In the end Calum Ian says, ‘It should be obvious. Just look at her face.’
I look at Mairi’s face. It’s mostly hopeful, like she wants to be friendly. Plus it’s more clean. I mention both.
‘And she doesn’t have scars.’
I see that he’s right: she has true skin like from an old photo or DVD: not broken around her nose and cheeks like all of us.
‘So she got lucky,’ Duncan says.
‘But none of us got lucky. We all got ill.’
‘Then she’s still lucky.’
‘Not if we give it to her. Then we make her sick. Then she might die.’
Everybody now looks at Elizabeth: all at once, as if we need her to tell that it couldn’t happen.
She just looks away to the big hill, the turbine.
Mairi begins to touch her own face: a sign that she understands what’s being said. Maybe she’s only waiting for her best chance to speak?

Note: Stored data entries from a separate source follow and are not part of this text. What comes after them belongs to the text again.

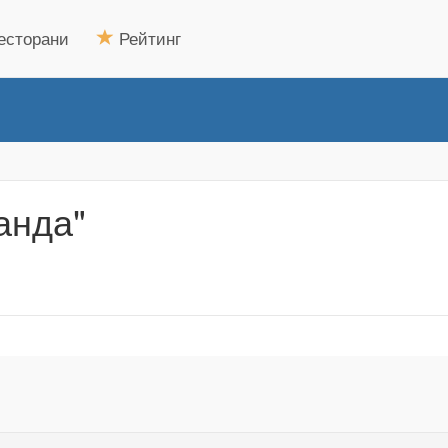
есторани
Рейтинг
анда"
.
.
.
.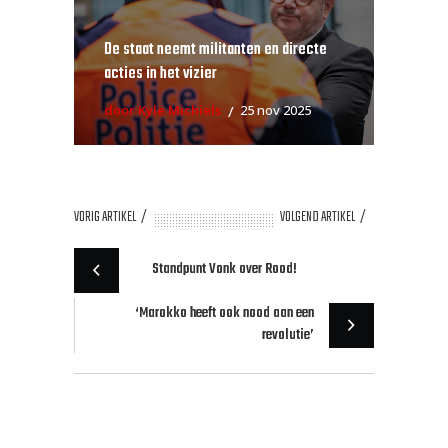
De staat neemt militanten en directe
acties in het vizier
door Kyle Michiels
25 nov 2025
VORIG ARTIKEL
VOLGEND ARTIKEL
Standpunt Vonk over Rood!
‘Marokko heeft ook nood aan een
revolutie’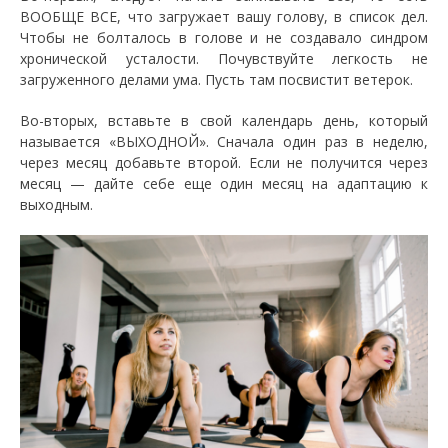
ВООБЩЕ ВСЕ, что загружает вашу голову, в список дел.
Чтобы не болталось в голове и не создавало синдром
хронической усталости. Почувствуйте легкость не
загруженного делами ума. Пусть там посвистит ветерок.
Во-вторых, вставьте в свой календарь день, который
называется «ВЫХОДНОЙ». Сначала один раз в неделю,
через месяц добавьте второй. Если не получится через
месяц — дайте себе еще один месяц на адаптацию к
выходным.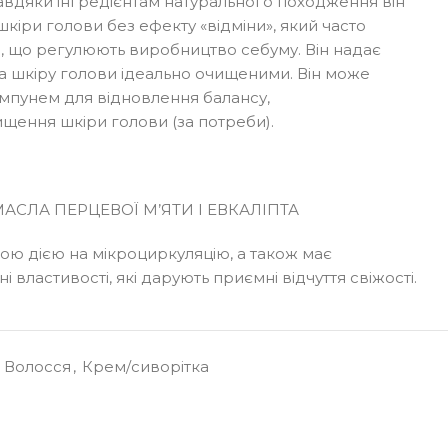
авдяки інгредієнтам натурального походження він
шкіри голови без ефекту «відміни», який часто
, що регулюють виробництво себуму. Він надає
 та шкіру голови ідеально очищеними. Він може
ампунем для відновлення балансу,
ення шкіри голови (за потреби).
МАСЛА ПЕРЦЕВОЇ М’ЯТИ І ЕВКАЛІПТА
ою дією на мікроциркуляцію, а також має
і властивості, які дарують приємні відчуття свіжості.
Волосся
,
Крем/сиворітка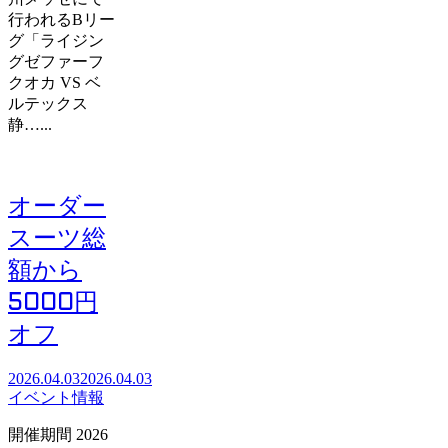
行われるBリー
グ「ライジン
グゼファーフ
クオカ VS ベ
ルテックス
静…...
オーダー
スーツ総
額から
5000円
オフ
2026.04.03
2026.04.03
イベント情報
開催期間 2026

‘But none of us are ill now,’ Alex points out. ‘Apart from Duncan’s face, but that got better. Apart from the insulin with me. Maybe that makes it OK to be friendly?’

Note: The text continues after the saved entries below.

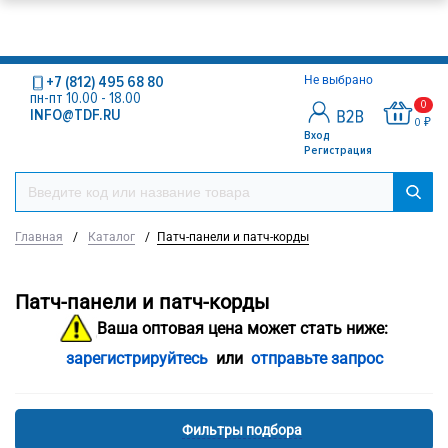
+7 (812) 495 68 80
Не выбрано
пн-пт 10.00 - 18.00
0
INFO@TDF.RU
0 ₽
Вход
Регистрация
Главная
/
Каталог
/
Патч-панели и патч-корды
Патч-панели и патч-корды
Ваша оптовая цена может стать ниже:
зарегистрируйтесь
или
отправьте запрос
Фильтры подбора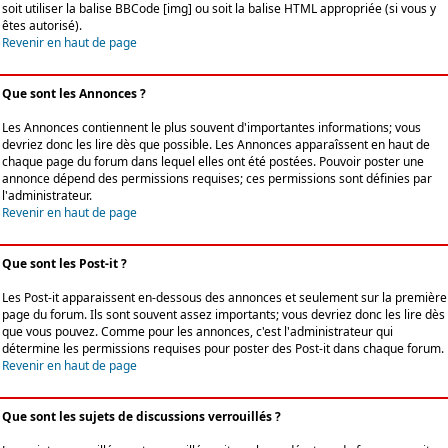
soit utiliser la balise BBCode [img] ou soit la balise HTML appropriée (si vous y
êtes autorisé).
Revenir en haut de page
Que sont les Annonces ?
Les Annonces contiennent le plus souvent d'importantes informations; vous
devriez donc les lire dès que possible. Les Annonces apparaîssent en haut de
chaque page du forum dans lequel elles ont été postées. Pouvoir poster une
annonce dépend des permissions requises; ces permissions sont définies par
l'administrateur.
Revenir en haut de page
Que sont les Post-it ?
Les Post-it apparaissent en-dessous des annonces et seulement sur la première
page du forum. Ils sont souvent assez importants; vous devriez donc les lire dès
que vous pouvez. Comme pour les annonces, c'est l'administrateur qui
détermine les permissions requises pour poster des Post-it dans chaque forum.
Revenir en haut de page
Que sont les sujets de discussions verrouillés ?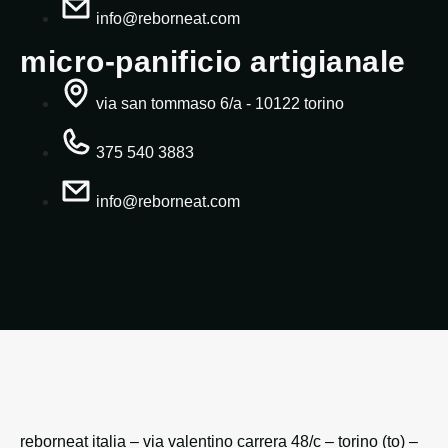
info@reborneat.com
micro-panificio artigianale
via san tommaso 6/a - 10122 torino
375 540 3883
info@reborneat.com
reborneat italia – via valentino carrera 48/c – torino (to) –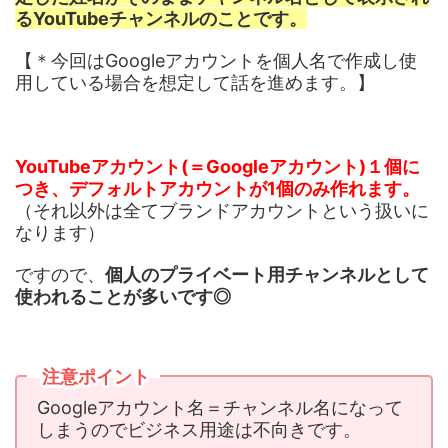
るYouTubeチャンネルのことです。
【＊今回はGoogleアカウントを個人名で作成し使
用している場合を想定して話を進めます。】
YouTubeアカウント(＝Googleアカウント)１個に
つき、デフォルトアカウントが1個のみ作れます。
（それ以外は全てブランドアカウントという扱いに
なります）
ですので、
個人のプライベート用チャンネルとして
使われることが多いです◎
注意ポイント
Googleアカウント名＝チャンネル名になって
しまうのでビジネス用途は不向きです。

‘How do you know we’re not still infected? How do you know we can’t make her sick? All the adults who got sick died. All the other kids as well.’
I try to think of another person with no scars. I can’t think of even one. All of the babies we saw, all of the dead adults. Every person in every house.
It doesn’t feel right. I hate to think I still have some sickness in me. I want it gone. I want us to be healthy.
We end up standing in two groups: her and us. We throw food, we throw water. Duncan makes a line of stones on the road for not crossing.
Yet the longer we wait, the more it gives us of worry: even more when Calum Ian takes out his petrolgun and begins to talk about hiding again.
‘Something’s not right here.’ He curls his finger on the trigger of the gun. ‘How can she be the only lucky kid? I think she’s not talking because she’s not telling.’ He sprays one spot of petrol on the road, looking deliberately at Elizabeth, as if challenging her to stop him.
‘I vote we leave her,’ he says.
Elizabeth rubs and rubs at the sides of her head.
‘Can’t do that.’
‘We could feed her, put down some food. Aye? Then we come back later and check she didn’t get ill.’
‘No!’
‘So you bloody take her. But make sure she keeps herself apart. Maybe fifty feet? Till we know it’s safe. I’m taking Duncan back with me.’
‘When will we know? When can any of us know for sure that it’s safe?’
‘I don’t know – you’re the expert! You’re the expert-girl, doctor’s girl! An e dotair a th’annad? You’re the one who knows it all! The one whose mam and dad knew so much they couldn’t even save themselves!’
When he shouts this Mairi sags her head. I want to put the dirt back on her cheeks so no one knows the truth.
He goes to the edge of the stones, stares at Mairi, then begins to rearrange his rucksack, for going.
When a paint-swirled dog comes to make friends with him he kicks it.
We watch him stuff Duncan’s rucksack with the blankets we carried. Then he throws clothes belonging to me and Alex onto the ground between us.
I pick up my clothes, pack them safe beside Mum’s letter.
And we watch the MacNeil brothers walk away.
Mairi comes nearer. She looks worried, as if we’ll kick her like Calum Ian already kicked the dog.
Elizabeth puts a hand up to say Stop; but the hand trembles like it got too heavy to hold.
‘Don’t come past there,’ she says. ‘We need to think about you, all right? Decide if you’re safe.’
Mairi stares and stares at the stones, like the only thing she wants now is to be part of the team.